Yeah i need your help and your experience will come in handy.Also have you heard about 24FPS?Its a annual contest run by MAAC all over india.Search it on youtube you will find some movies made by MAAC students.They make a team of minimum 5-6 students and they work on a movie for 6 months or so.That gives not only experience but also the opportunity to impress big companies at FPS awards.


----------



## VideoEditingIndia (Nov 1, 2007)

24fps? Good, Are you shooting or rendering?

Give the link for your project, I will comment if possible...


----------



## gaurav_indian (Nov 1, 2007)

VideoEditingIndia said:
			
		

> 24fps? Good, Are you shooting or rendering?
> 
> Give the link for your project, I will comment if possible...
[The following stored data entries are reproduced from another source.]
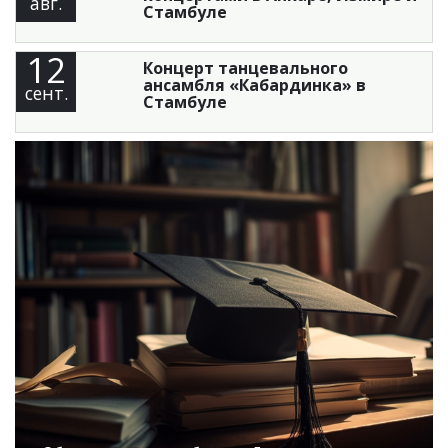
авг.
Стамбуле
12
Концерт танцевального
ансамбля «Кабардинка» в
сент.
Стамбуле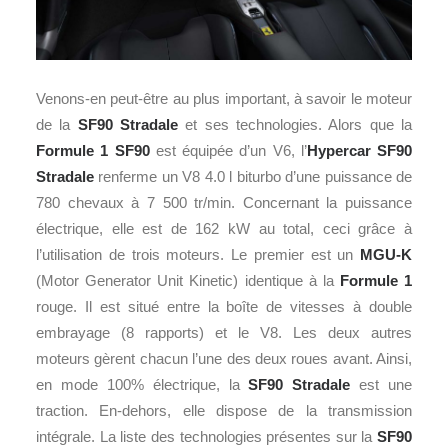
Venons-en peut-être au plus important, à savoir le moteur
de la
SF90 Stradale
et ses technologies. Alors que la
Formule 1
SF90
est équipée d’un V6, l’
Hypercar
SF90
Stradale
renferme un V8 4.0 l biturbo d’une puissance de
780 chevaux à 7 500 tr/min. Concernant la puissance
électrique, elle est de 162 kW au total, ceci grâce à
l’utilisation de trois moteurs. Le premier est un
MGU-K
(Motor Generator Unit Kinetic) identique à la
Formule 1
rouge. Il est situé entre la boîte de vitesses à double
embrayage (8 rapports) et le V8. Les deux autres
moteurs gèrent chacun l’une des deux roues avant. Ainsi,
en mode 100% électrique, la
SF90 Stradale
est une
traction. En-dehors, elle dispose de la transmission
intégrale. La liste des technologies présentes sur la
SF90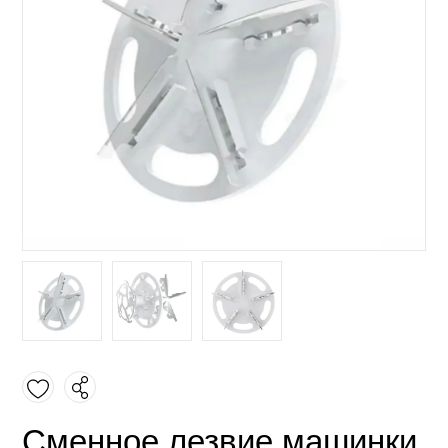
Сменное лезвие машинки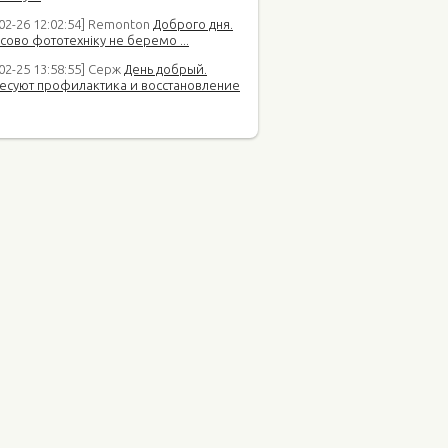
-02-26 12:02:54] Remonton
Доброго дня.
сово фототехніку не беремо ...
02-25 13:58:55] Серж
День добрый.
есуют профилактика и восстановление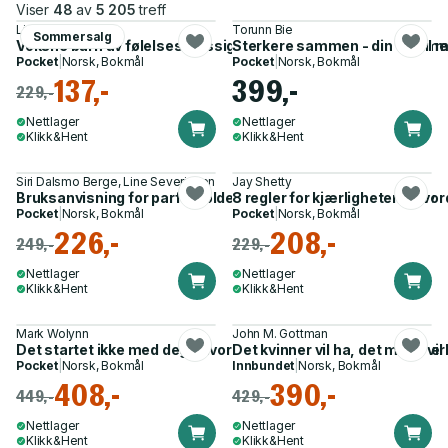
Viser
48
av
5 205
treff
Lindsay C. Gibson
Torunn Bie
Sommersalg
Voksne barn av følelsesmessig umodne foreldre - slik kommer
Sterkere sammen - din vei til 
Pocket
|
Norsk, Bokmål
Pocket
|
Norsk, Bokmål
137,-
399,-
229,-
Nettlager
Nettlager
Klikk&Hent
Klikk&Hent
Siri Dalsmo Berge, Line Severinsen
Jay Shetty
Bruksanvisning for parforholdet - veien til et sunnere samliv
8 regler for kjærligheten - hvor
Pocket
|
Norsk, Bokmål
Pocket
|
Norsk, Bokmål
226,-
208,-
249,-
229,-
Nettlager
Nettlager
Klikk&Hent
Klikk&Hent
Mark Wolynn
John M. Gottman
Det startet ikke med deg - hvordan nedarvede familietraumer f
Det kvinner vil ha, det menn vil 
Pocket
|
Norsk, Bokmål
Innbundet
|
Norsk, Bokmål
408,-
390,-
449,-
429,-
Nettlager
Nettlager
Klikk&Hent
Klikk&Hent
My maya classes will start from december.So i will be able to take part in FPS next year.


----------



## Pathik (Nov 2, 2007)

@gaurav wich animation course r u doing ??? fees??


----------



## ajaybc (Nov 2, 2007)

Which one Has more scope and is better? -Animation(Maya,3d max etc.) or Visual FX(motioncapture,wire removal,blue/green screen,photoshop,illustrator and all those stuff)

Please reply quickly


----------



## VideoEditingIndia (Nov 2, 2007)

Both are having good scope. Visual Effects is not only wire removal & matting. It's also includes Compositing, Rotoscoping, Titling, Ramping etc... 

Go to Animation line if you are good at photography/Cinematography. its all about creativity.

Go to VFX line if you are good at editing/programming. its all about knowledge.


----------



## tango_cash (Nov 15, 2007)

great thread people.thanks for the _gyan_


----------



## gaurav_indian (Nov 15, 2007)

tango_cash said:
			
		

> great thread people.thanks for the _gyan_


If you have any knowledge about animations etc do share with us.


----------



## jal_desai (Apr 8, 2009)

Hello ppl... i just finished my bachelor of Engg and have taken up a software job. then i realised i was not born for it. i loved vfx, compositing and editing too much so i just learnt it while sitting at home. Here is a small demo of wat i have made... experts plz review it and predict if i can make this as my career. I wish to join MAAC in June 09 and hope to know more things. And i m sorry for bumping an old thread. heres my small demo:
*www.youtube.com/watch?v=aJ1JYz8zh44


----------